# Help taking on WoC in CC - Core vs Core



## melsaphim (Jan 1, 2010)

Evening heresy, my friend is starting up a small 1k points Warriors of Chaos army with a nurgle theme. He is using a sorceror on palanquin, a lord on foot, 24 warriors with great weapons and 2 units of 20 maruaders i'm assuming all with MoN and such i'm not sure. He will no doubt be adding more warriors as the points go up along with other nasty suprises.

for now my question is a simple one though, i'm wanting to start up a new 1k force to go against him and am considering orcs n goblins or ogres for some real face smashing combat rounds. however i am unsure as to which army offers the best units to go core vs core against a nurgle themed WoC list.

Ogres for hard hitting multi-wound troops?

Orcs for a horde of green skinned loonies with axes?

In your professional heresy opinion which army in fantasy has a decent enough core to go toe to toe with a WoC list? it doesnt even have to be one of my choices im just after some opinions before i make some purchases.

Thanks 
Mels


----------



## Magpie_Oz (Jan 16, 2012)

From all accounts I have seen the best way to take on WoC in CC is DON'T.

That are one of the best I am told. Better to magic/range them to bits and then mop up. I am however a total noobie with WHFB


----------



## melsaphim (Jan 1, 2010)

Magpie_Oz said:


> From all accounts I have seen the best way to take on WoC in CC is DON'T.
> 
> That are one of the best I am told. Better to magic/range them to bits and then mop up. I am however a total noobie with WHFB


This is generally the opinion i have had when worrying about chaos before however this time im looking for more of a fun pairing than an easy win one, i suppose it would of been better to phrase my question as who could stand upto chaos in CC on an equal basis with both sides equally likely to win/lose. 
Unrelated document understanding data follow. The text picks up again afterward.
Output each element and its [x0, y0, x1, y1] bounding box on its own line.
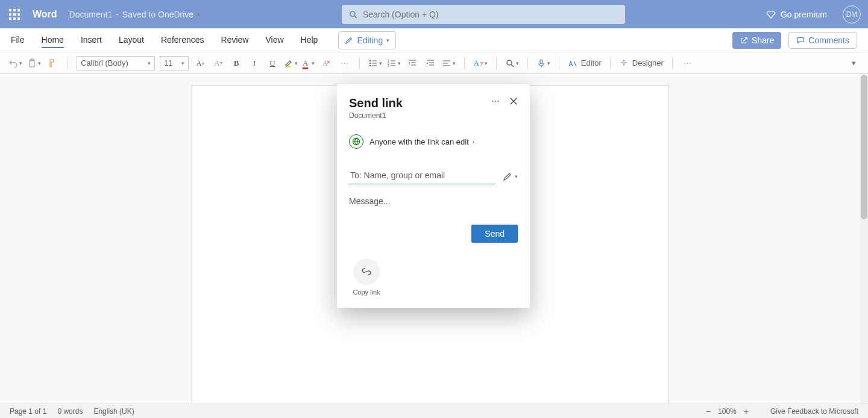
- tab-home[interactable]: Home: [42, 33, 64, 48]
- chevron-right-icon: ›: [473, 138, 475, 145]
- font-name-value: Calibri (Body): [81, 58, 128, 67]
- separator: [68, 57, 68, 70]
- shrink-font-button[interactable]: A▾: [212, 57, 225, 70]
- ribbon-toolbar: ▾ ▾ Calibri (Body) ▾ 11 ▾ A▴ A▾ B I U ▾ …: [0, 52, 868, 74]
- underline-button[interactable]: U: [266, 57, 279, 70]
- share-icon: [740, 36, 748, 45]
- numbering-button[interactable]: 123 ▾: [387, 58, 401, 68]
- send-link-dialog: Send link Document1 ⋯ Anyone with the li…: [337, 84, 530, 308]
- bullets-button[interactable]: ▾: [368, 58, 382, 68]
- undo-button[interactable]: ▾: [8, 58, 22, 68]
- font-color-button[interactable]: A ▾: [303, 58, 315, 68]
- go-premium-button[interactable]: Go premium: [766, 10, 827, 19]
- status-bar: Page 1 of 1 0 words English (UK) − 100% …: [0, 404, 868, 418]
- tab-references[interactable]: References: [161, 33, 204, 48]
- designer-label: Designer: [632, 58, 664, 67]
- chevron-down-icon: ▾: [453, 60, 456, 66]
- tab-review[interactable]: Review: [221, 33, 249, 48]
- dictate-button[interactable]: ▾: [536, 58, 550, 68]
- send-button[interactable]: Send: [471, 225, 518, 243]
- paste-button[interactable]: ▾: [27, 58, 41, 68]
- editor-button[interactable]: Editor: [568, 58, 602, 68]
- align-button[interactable]: ▾: [442, 58, 456, 68]
- more-commands-button[interactable]: ⋯: [681, 57, 694, 70]
- bold-button[interactable]: B: [230, 57, 243, 70]
- ribbon-expand-toggle[interactable]: ▾: [852, 58, 860, 67]
- svg-rect-4: [285, 66, 291, 67]
- save-status-text: Saved to OneDrive: [122, 10, 193, 19]
- italic-button[interactable]: I: [248, 57, 261, 70]
- search-box[interactable]: [342, 5, 625, 24]
- search-icon: [505, 58, 515, 68]
- editing-mode-dropdown[interactable]: Editing ▾: [338, 31, 396, 49]
- chevron-down-icon: ▾: [181, 60, 184, 66]
- globe-icon: [349, 134, 363, 149]
- designer-button[interactable]: Designer: [619, 58, 664, 68]
- comments-button[interactable]: Comments: [788, 32, 857, 49]
- dialog-more-button[interactable]: ⋯: [491, 96, 501, 106]
- message-input[interactable]: [349, 196, 518, 220]
- search-input[interactable]: [363, 10, 618, 19]
- recipients-input[interactable]: [349, 168, 495, 184]
- dialog-subtitle: Document1: [349, 111, 403, 120]
- numbering-icon: 123: [387, 58, 397, 68]
- chevron-down-icon: ▾: [197, 11, 200, 17]
- grow-font-button[interactable]: A▴: [193, 57, 207, 70]
- editor-label: Editor: [581, 58, 602, 67]
- chevron-down-icon: ▾: [295, 60, 298, 66]
- tab-insert[interactable]: Insert: [81, 33, 102, 48]
- chevron-down-icon: ▾: [515, 173, 518, 179]
- tab-view[interactable]: View: [265, 33, 283, 48]
- find-button[interactable]: ▾: [505, 58, 519, 68]
- svg-point-7: [370, 62, 371, 63]
- separator: [672, 57, 673, 70]
- zoom-level[interactable]: 100%: [718, 407, 737, 416]
- account-avatar[interactable]: DM: [843, 5, 861, 23]
- pencil-icon: [345, 36, 353, 45]
- word-count[interactable]: 0 words: [57, 407, 83, 416]
- app-launcher-icon[interactable]: [7, 7, 22, 22]
- dialog-close-button[interactable]: [509, 97, 518, 105]
- go-premium-label: Go premium: [781, 10, 827, 19]
- more-font-options-button[interactable]: ⋯: [338, 57, 351, 70]
- share-button[interactable]: Share: [732, 32, 781, 49]
- editor-icon: [568, 58, 577, 68]
- comments-button-label: Comments: [808, 36, 849, 45]
- vertical-scrollbar[interactable]: [860, 74, 868, 404]
- language-status[interactable]: English (UK): [93, 407, 134, 416]
- document-title-dropdown[interactable]: Document1 - Saved to OneDrive ▾: [69, 10, 201, 19]
- separator: [559, 57, 559, 70]
- highlight-button[interactable]: ▾: [284, 58, 298, 68]
- format-painter-button[interactable]: [46, 57, 59, 70]
- tab-help[interactable]: Help: [301, 33, 318, 48]
- copy-link-label: Copy link: [349, 289, 384, 296]
- zoom-out-button[interactable]: −: [706, 407, 711, 416]
- diamond-icon: [766, 10, 776, 19]
- scrollbar-thumb[interactable]: [861, 75, 867, 219]
- tab-file[interactable]: File: [11, 33, 25, 48]
- separator: [527, 57, 528, 70]
- increase-indent-button[interactable]: [424, 57, 437, 70]
- chevron-down-icon: ▾: [312, 60, 315, 66]
- tab-layout[interactable]: Layout: [119, 33, 144, 48]
- permission-dropdown[interactable]: ▾: [503, 172, 518, 181]
- title-bar: Word Document1 - Saved to OneDrive ▾ Go …: [0, 0, 868, 28]
- chevron-down-icon: ▾: [38, 60, 41, 66]
- align-icon: [442, 58, 451, 68]
- font-name-select[interactable]: Calibri (Body) ▾: [77, 56, 155, 70]
- page-info[interactable]: Page 1 of 1: [10, 407, 46, 416]
- svg-point-8: [370, 64, 371, 66]
- feedback-link[interactable]: Give Feedback to Microsoft: [770, 407, 858, 416]
- zoom-in-button[interactable]: +: [744, 407, 749, 416]
- font-size-select[interactable]: 11 ▾: [160, 56, 189, 70]
- link-icon: [353, 258, 380, 285]
- copy-link-button[interactable]: Copy link: [349, 258, 384, 296]
- pencil-icon: [503, 172, 512, 181]
- decrease-indent-button[interactable]: [406, 57, 419, 70]
- styles-button[interactable]: Ay ▾: [473, 58, 487, 68]
- svg-point-27: [507, 60, 512, 65]
- link-settings-button[interactable]: Anyone with the link can edit ›: [349, 134, 518, 149]
- separator: [610, 57, 611, 70]
- microphone-icon: [536, 58, 546, 68]
- clear-formatting-button[interactable]: A: [319, 57, 333, 70]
i want to try and have abit of fun playing chaos at their own game rather than just sitting back and avoiding CC to shoot/magic his guys to ruin. i personally think it would be more fun to charge his big CC units but i want to know id maybe win if the dice are kind not just get smushed to a paste


----------



## DivineEdge (May 31, 2012)

The list you mentioned your friend had is probably over 1000. 

Lord on foot - 300ish
Sorcerer on foot - 200ish
24 warriors - 400ish
20 marauders - 200ish

So he isn't playing 1k. He also should not be running great weapons. But other then that, like Oz said, only elves have any business being in combat against warriors. That is their "dominate" phase and they do it quite well. 

Which is why I would suggest high or dark elves. Both have special/mindrazored units that can eat warriors before they can hit. They are weak at range, but warriors have no shooting so it is no biggie. Dark elves can make a mean gunline. The rerolls they get to hit in combat will negate the -1 bonus. 

Or play undead and hit him with tarpits, or daemons and hatred-y bloodletters. 

Those would be my first thoughts. 

But honestly, for best results make a dark elf/dwarf/skaven gunline and hope he never gets there!


----------